━━━━━ EXERCISE MATERIALS

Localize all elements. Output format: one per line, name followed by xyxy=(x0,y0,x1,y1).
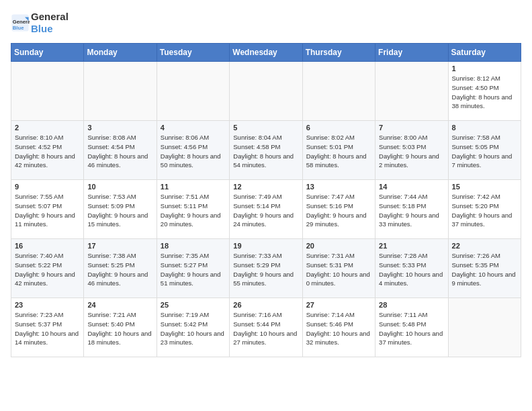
day-info: Sunrise: 7:51 AM Sunset: 5:11 PM Dayligh… xyxy=(161,192,226,229)
day-number: 4 xyxy=(161,124,226,132)
day-info: Sunrise: 7:55 AM Sunset: 5:07 PM Dayligh… xyxy=(15,192,80,229)
day-number: 5 xyxy=(233,124,298,132)
calendar-cell: 19Sunrise: 7:33 AM Sunset: 5:29 PM Dayli… xyxy=(230,239,302,298)
day-number: 2 xyxy=(15,124,80,132)
calendar-cell xyxy=(375,62,448,121)
day-info: Sunrise: 8:08 AM Sunset: 4:54 PM Dayligh… xyxy=(87,133,152,170)
day-info: Sunrise: 7:47 AM Sunset: 5:16 PM Dayligh… xyxy=(306,192,371,229)
day-number: 17 xyxy=(87,242,152,250)
calendar-cell xyxy=(84,62,157,121)
calendar-cell: 25Sunrise: 7:19 AM Sunset: 5:42 PM Dayli… xyxy=(157,298,229,357)
day-number: 20 xyxy=(306,242,371,250)
calendar-cell xyxy=(11,62,84,121)
calendar-cell: 23Sunrise: 7:23 AM Sunset: 5:37 PM Dayli… xyxy=(11,298,84,357)
day-info: Sunrise: 7:40 AM Sunset: 5:22 PM Dayligh… xyxy=(15,251,80,288)
day-number: 14 xyxy=(379,183,444,191)
svg-text:Blue: Blue xyxy=(13,25,24,31)
day-info: Sunrise: 7:28 AM Sunset: 5:33 PM Dayligh… xyxy=(379,251,444,288)
day-number: 9 xyxy=(15,183,80,191)
day-info: Sunrise: 7:33 AM Sunset: 5:29 PM Dayligh… xyxy=(233,251,298,288)
calendar-cell xyxy=(230,62,302,121)
weekday-header-wednesday: Wednesday xyxy=(230,44,302,62)
day-number: 24 xyxy=(87,301,152,309)
svg-text:General: General xyxy=(13,19,30,25)
day-info: Sunrise: 8:10 AM Sunset: 4:52 PM Dayligh… xyxy=(15,133,80,170)
day-number: 25 xyxy=(161,301,226,309)
calendar-cell: 27Sunrise: 7:14 AM Sunset: 5:46 PM Dayli… xyxy=(302,298,375,357)
week-row-5: 23Sunrise: 7:23 AM Sunset: 5:37 PM Dayli… xyxy=(11,298,521,357)
weekday-header-monday: Monday xyxy=(84,44,157,62)
day-info: Sunrise: 8:02 AM Sunset: 5:01 PM Dayligh… xyxy=(306,133,371,170)
weekday-header-sunday: Sunday xyxy=(11,44,84,62)
calendar-cell: 7Sunrise: 8:00 AM Sunset: 5:03 PM Daylig… xyxy=(375,121,448,180)
calendar-cell: 5Sunrise: 8:04 AM Sunset: 4:58 PM Daylig… xyxy=(230,121,302,180)
day-number: 28 xyxy=(379,301,444,309)
logo: General Blue General Blue xyxy=(11,11,69,35)
calendar-cell: 26Sunrise: 7:16 AM Sunset: 5:44 PM Dayli… xyxy=(230,298,302,357)
calendar-cell: 17Sunrise: 7:38 AM Sunset: 5:25 PM Dayli… xyxy=(84,239,157,298)
day-info: Sunrise: 7:58 AM Sunset: 5:05 PM Dayligh… xyxy=(452,133,517,170)
day-info: Sunrise: 8:04 AM Sunset: 4:58 PM Dayligh… xyxy=(233,133,298,170)
calendar-cell: 16Sunrise: 7:40 AM Sunset: 5:22 PM Dayli… xyxy=(11,239,84,298)
weekday-header-saturday: Saturday xyxy=(448,44,521,62)
day-info: Sunrise: 7:23 AM Sunset: 5:37 PM Dayligh… xyxy=(15,310,80,347)
day-number: 8 xyxy=(452,124,517,132)
calendar-cell: 11Sunrise: 7:51 AM Sunset: 5:11 PM Dayli… xyxy=(157,180,229,239)
day-info: Sunrise: 7:16 AM Sunset: 5:44 PM Dayligh… xyxy=(233,310,298,347)
day-info: Sunrise: 7:31 AM Sunset: 5:31 PM Dayligh… xyxy=(306,251,371,288)
day-info: Sunrise: 7:35 AM Sunset: 5:27 PM Dayligh… xyxy=(161,251,226,288)
day-number: 13 xyxy=(306,183,371,191)
day-number: 22 xyxy=(452,242,517,250)
logo-blue: Blue xyxy=(31,23,69,35)
weekday-header-thursday: Thursday xyxy=(302,44,375,62)
calendar-cell: 2Sunrise: 8:10 AM Sunset: 4:52 PM Daylig… xyxy=(11,121,84,180)
day-info: Sunrise: 8:12 AM Sunset: 4:50 PM Dayligh… xyxy=(452,74,517,111)
day-number: 21 xyxy=(379,242,444,250)
page-header: General Blue General Blue xyxy=(11,11,521,35)
calendar-cell: 3Sunrise: 8:08 AM Sunset: 4:54 PM Daylig… xyxy=(84,121,157,180)
calendar-cell: 6Sunrise: 8:02 AM Sunset: 5:01 PM Daylig… xyxy=(302,121,375,180)
calendar-cell: 18Sunrise: 7:35 AM Sunset: 5:27 PM Dayli… xyxy=(157,239,229,298)
day-number: 10 xyxy=(87,183,152,191)
calendar-cell xyxy=(302,62,375,121)
day-info: Sunrise: 7:21 AM Sunset: 5:40 PM Dayligh… xyxy=(87,310,152,347)
weekday-header-tuesday: Tuesday xyxy=(157,44,229,62)
week-row-3: 9Sunrise: 7:55 AM Sunset: 5:07 PM Daylig… xyxy=(11,180,521,239)
day-number: 3 xyxy=(87,124,152,132)
day-number: 11 xyxy=(161,183,226,191)
calendar-cell: 15Sunrise: 7:42 AM Sunset: 5:20 PM Dayli… xyxy=(448,180,521,239)
day-number: 23 xyxy=(15,301,80,309)
weekday-header-friday: Friday xyxy=(375,44,448,62)
day-info: Sunrise: 8:06 AM Sunset: 4:56 PM Dayligh… xyxy=(161,133,226,170)
day-number: 16 xyxy=(15,242,80,250)
day-info: Sunrise: 7:14 AM Sunset: 5:46 PM Dayligh… xyxy=(306,310,371,347)
calendar-cell: 21Sunrise: 7:28 AM Sunset: 5:33 PM Dayli… xyxy=(375,239,448,298)
day-number: 27 xyxy=(306,301,371,309)
day-number: 26 xyxy=(233,301,298,309)
day-number: 7 xyxy=(379,124,444,132)
calendar-cell: 12Sunrise: 7:49 AM Sunset: 5:14 PM Dayli… xyxy=(230,180,302,239)
day-info: Sunrise: 7:38 AM Sunset: 5:25 PM Dayligh… xyxy=(87,251,152,288)
day-number: 6 xyxy=(306,124,371,132)
logo-icon: General Blue xyxy=(11,13,30,32)
calendar-cell: 13Sunrise: 7:47 AM Sunset: 5:16 PM Dayli… xyxy=(302,180,375,239)
calendar-cell xyxy=(448,298,521,357)
day-info: Sunrise: 7:53 AM Sunset: 5:09 PM Dayligh… xyxy=(87,192,152,229)
calendar-cell: 1Sunrise: 8:12 AM Sunset: 4:50 PM Daylig… xyxy=(448,62,521,121)
calendar-cell: 24Sunrise: 7:21 AM Sunset: 5:40 PM Dayli… xyxy=(84,298,157,357)
day-number: 18 xyxy=(161,242,226,250)
calendar-cell xyxy=(157,62,229,121)
day-info: Sunrise: 7:26 AM Sunset: 5:35 PM Dayligh… xyxy=(452,251,517,288)
calendar-cell: 9Sunrise: 7:55 AM Sunset: 5:07 PM Daylig… xyxy=(11,180,84,239)
day-number: 15 xyxy=(452,183,517,191)
weekday-header-row: SundayMondayTuesdayWednesdayThursdayFrid… xyxy=(11,44,521,62)
calendar-cell: 10Sunrise: 7:53 AM Sunset: 5:09 PM Dayli… xyxy=(84,180,157,239)
day-number: 1 xyxy=(452,64,517,73)
calendar-cell: 28Sunrise: 7:11 AM Sunset: 5:48 PM Dayli… xyxy=(375,298,448,357)
calendar-cell: 22Sunrise: 7:26 AM Sunset: 5:35 PM Dayli… xyxy=(448,239,521,298)
calendar-cell: 14Sunrise: 7:44 AM Sunset: 5:18 PM Dayli… xyxy=(375,180,448,239)
calendar-cell: 8Sunrise: 7:58 AM Sunset: 5:05 PM Daylig… xyxy=(448,121,521,180)
day-info: Sunrise: 7:11 AM Sunset: 5:48 PM Dayligh… xyxy=(379,310,444,347)
day-number: 12 xyxy=(233,183,298,191)
day-number: 19 xyxy=(233,242,298,250)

━━━━━━━━━━

Take from the entries every line that has the string "General".

svg-text:General: General xyxy=(13,19,30,25)
logo: General Blue General Blue xyxy=(11,11,69,35)
page-header: General Blue General Blue xyxy=(11,11,521,35)
logo-icon: General Blue xyxy=(11,13,30,32)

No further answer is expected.